For the data on the value divided by the number of pageviews, we looked at just over 94 million pageviews across 10 ecommerce sites. The critical stats:
- We created a 30-day snapshot
- The sessions per website ranged from 39,000 to 718,000 and above
- Three of the sites were B2B e-commerce. The rest was B2C
- The sites ranged from major national fashion brands to small niche manufacturers
Here are our findings when comparing site speed and conversion rates:
- A loading time of 0-4 seconds is best for conversion rates
- The first 5 seconds of page load time has the greatest impact on conversion rates
- Website conversion rates drop by an average of 4.42% with every additional second of loading time (between 0-5 seconds)
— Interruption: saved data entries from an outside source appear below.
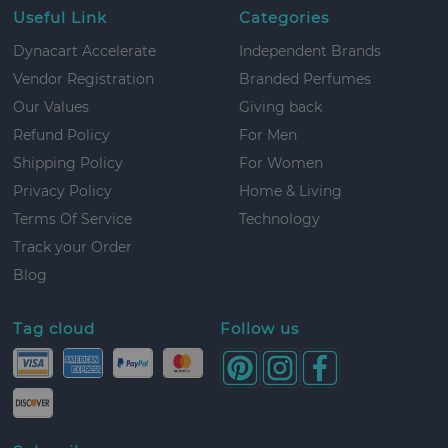
Useful Link
Categories
Dynacart Accelerate
Independent Brands
Vendor Registration
Branded Perfumes
Our Values
Giving back
Refund Policy
For Men
Shipping Policy
For Women
Privacy Policy
Home & Living
Terms Of Service
Technology
Track your Order
Blog
Tag cloud
Follow us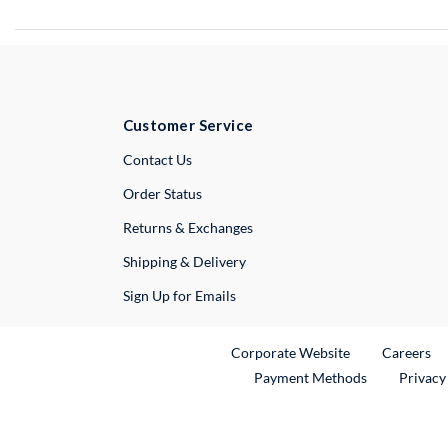
Customer Service
External Link
Contact Us
Order Status
Returns & Exchanges
Shipping & Delivery
Sign Up for Emails
External Link
Ex
Corporate Website
Careers
Payment Methods
Privacy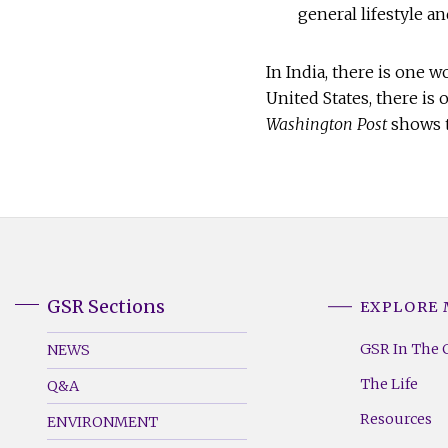
general lifestyle an
In India, there is one 
United States, there is 
Washington Post
shows t
GSR Sections
EXPLORE
GSR
GSR
Footer
Footer
GSR In The 
NEWS
Menu
Menu
The Life
Q&A
(Left)
(Right)
Resources
ENVIRONMENT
- Website conversion rates drop by an average of 2.11% with every extra second of loading time (between 0-9 seconds)
The following is an overview of our results and how you can capitalize on opportunities.
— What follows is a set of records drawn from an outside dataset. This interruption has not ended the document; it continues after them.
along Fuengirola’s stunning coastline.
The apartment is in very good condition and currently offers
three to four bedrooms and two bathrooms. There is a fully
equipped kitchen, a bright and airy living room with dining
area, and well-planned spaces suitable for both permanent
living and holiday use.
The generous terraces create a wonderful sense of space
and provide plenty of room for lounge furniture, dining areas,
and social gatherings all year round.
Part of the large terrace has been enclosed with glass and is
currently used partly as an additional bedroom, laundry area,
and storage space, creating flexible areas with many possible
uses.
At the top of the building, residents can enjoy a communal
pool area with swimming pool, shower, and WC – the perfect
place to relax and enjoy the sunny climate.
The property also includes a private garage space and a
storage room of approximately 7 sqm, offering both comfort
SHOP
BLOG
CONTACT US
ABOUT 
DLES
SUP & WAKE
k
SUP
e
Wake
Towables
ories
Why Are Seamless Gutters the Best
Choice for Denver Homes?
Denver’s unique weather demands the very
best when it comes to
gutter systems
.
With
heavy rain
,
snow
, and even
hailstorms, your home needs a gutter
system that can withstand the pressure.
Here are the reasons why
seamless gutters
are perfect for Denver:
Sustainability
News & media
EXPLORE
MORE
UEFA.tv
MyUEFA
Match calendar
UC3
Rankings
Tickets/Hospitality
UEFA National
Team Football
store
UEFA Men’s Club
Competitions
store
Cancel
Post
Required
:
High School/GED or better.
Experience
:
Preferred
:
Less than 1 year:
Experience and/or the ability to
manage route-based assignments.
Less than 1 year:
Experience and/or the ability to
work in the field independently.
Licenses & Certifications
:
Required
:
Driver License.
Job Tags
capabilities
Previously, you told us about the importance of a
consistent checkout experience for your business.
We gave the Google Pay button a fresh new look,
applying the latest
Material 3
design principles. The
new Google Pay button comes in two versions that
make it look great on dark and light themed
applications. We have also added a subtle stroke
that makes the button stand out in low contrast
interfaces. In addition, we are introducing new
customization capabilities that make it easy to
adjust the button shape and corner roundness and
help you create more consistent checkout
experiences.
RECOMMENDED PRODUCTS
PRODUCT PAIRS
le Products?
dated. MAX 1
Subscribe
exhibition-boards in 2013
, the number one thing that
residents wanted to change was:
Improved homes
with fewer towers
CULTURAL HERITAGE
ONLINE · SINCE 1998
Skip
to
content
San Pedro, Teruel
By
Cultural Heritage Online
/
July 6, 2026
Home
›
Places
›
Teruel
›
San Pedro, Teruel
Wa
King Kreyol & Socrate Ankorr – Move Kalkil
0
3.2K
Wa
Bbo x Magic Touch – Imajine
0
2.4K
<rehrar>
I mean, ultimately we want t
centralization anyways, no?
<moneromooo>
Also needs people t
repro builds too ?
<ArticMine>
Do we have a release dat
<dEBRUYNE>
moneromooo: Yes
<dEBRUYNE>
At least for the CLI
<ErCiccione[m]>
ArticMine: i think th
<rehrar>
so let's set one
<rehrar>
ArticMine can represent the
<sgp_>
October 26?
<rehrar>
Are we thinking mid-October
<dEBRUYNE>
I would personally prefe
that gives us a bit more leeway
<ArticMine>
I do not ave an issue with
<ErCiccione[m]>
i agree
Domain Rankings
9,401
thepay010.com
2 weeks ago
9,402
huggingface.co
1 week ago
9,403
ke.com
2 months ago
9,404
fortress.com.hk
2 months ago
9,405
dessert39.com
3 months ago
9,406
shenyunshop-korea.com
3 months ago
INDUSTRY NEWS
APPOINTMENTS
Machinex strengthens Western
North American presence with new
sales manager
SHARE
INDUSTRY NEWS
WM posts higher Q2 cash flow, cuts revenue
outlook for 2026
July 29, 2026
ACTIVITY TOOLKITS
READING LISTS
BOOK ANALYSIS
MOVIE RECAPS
Site speed has increased on all sites and in all industries
This survey shows that 78% of web pages have a loading time of 5 seconds or less, and 22% a loading time of 5 seconds or more. In comparison, when this survey was last conducted (by another party) in 2014, 50% of sites had an average load time of 5+ seconds. More than double the number of websites in the loading time of more than 5 seconds has increased their site speed and reduced the loading time. As overall site speed increases, website users will have a lasting expectation of faster load times.
To improve target conversions on your website: aim for a load time of 0-4 seconds
Conversions from target conversions based on user behavior on websites tend to be faster than e-commerce conversions on websites. Internet behavior conversions have a lower threshold to complete than transactions.
Although overall target conversion rates are higher than transaction rates, the decline in conversions is much greater. When pages load in less than 1 second, the average conversion rate is close to 32%. With a loading time of 1 second, the conversion rate already drops to 20%. After 2 seconds, the conversion rate starts to level off at 12-13% and reaches the lowest after a load time of 5 seconds.
After the 5 second load time, there will be a return to +10% conversion rate for subsequent page load times. However, the drop-off has already lost time and potential user conversions. And the biggest improvements in conversion rates are recorded when the site loads between 0 and 2 seconds.
To improve transaction conversions: aim for a loading time of 0-2 seconds
Zero to 2 seconds sounds amazingly fast. But when website users are accustomed to fast web loading times, slower sites will be penalized when visitors abandon the site visit in favor of a faster website to make a transaction.
The highest conversion rates for e-commerce occur between 0 and 2 seconds, with an average of 8.11% conversion rate for e-commerce in less than 1 second, up to a conversion rate of 2.20% for e-commerce after a loading time of 5 seconds. After that, conversion rates are well below 2% (except for the 7-second anomaly, which briefly returns to 2.11%).
Between 0 and 5 seconds, the e-commerce conversion rate drops by an average of 1.2% for every second it takes for your website to load. But we're seeing a consistent correlation between pages loading faster and more ecommerce conversions.
Quick math to further demonstrate this point:
- If 100 people visit your website for a €50 product, this can illustrate the difference in your potential earnings:
- A loading time of <1 second at a conversion rate of 8.11% results in €405.50
- A loading time of 1 second at a conversion rate of 6.32% results in € 316.00
- A loading time of 2 seconds at a conversion rate of 4.64% results in € 232.00
- A loading time of 3 seconds at a conversion rate of 2.93% results in € 146.50
In the span of ~4 seconds, potential sales have dropped by just over $250. Multiply that by more visitors to the websites and potentially more expensive products and services, and that results in significant gaps in potential revenue.
Some pages are more important than others
This is hardly news anymore, because you already know this, but faster checkout, login and homepages are the most important. After that, the loading speed for product category pages has the most impact on sales. All of these pages have a lot to do with consumer intent. It is easy to make decisions about this. So no matter how long it takes you: make the website fast!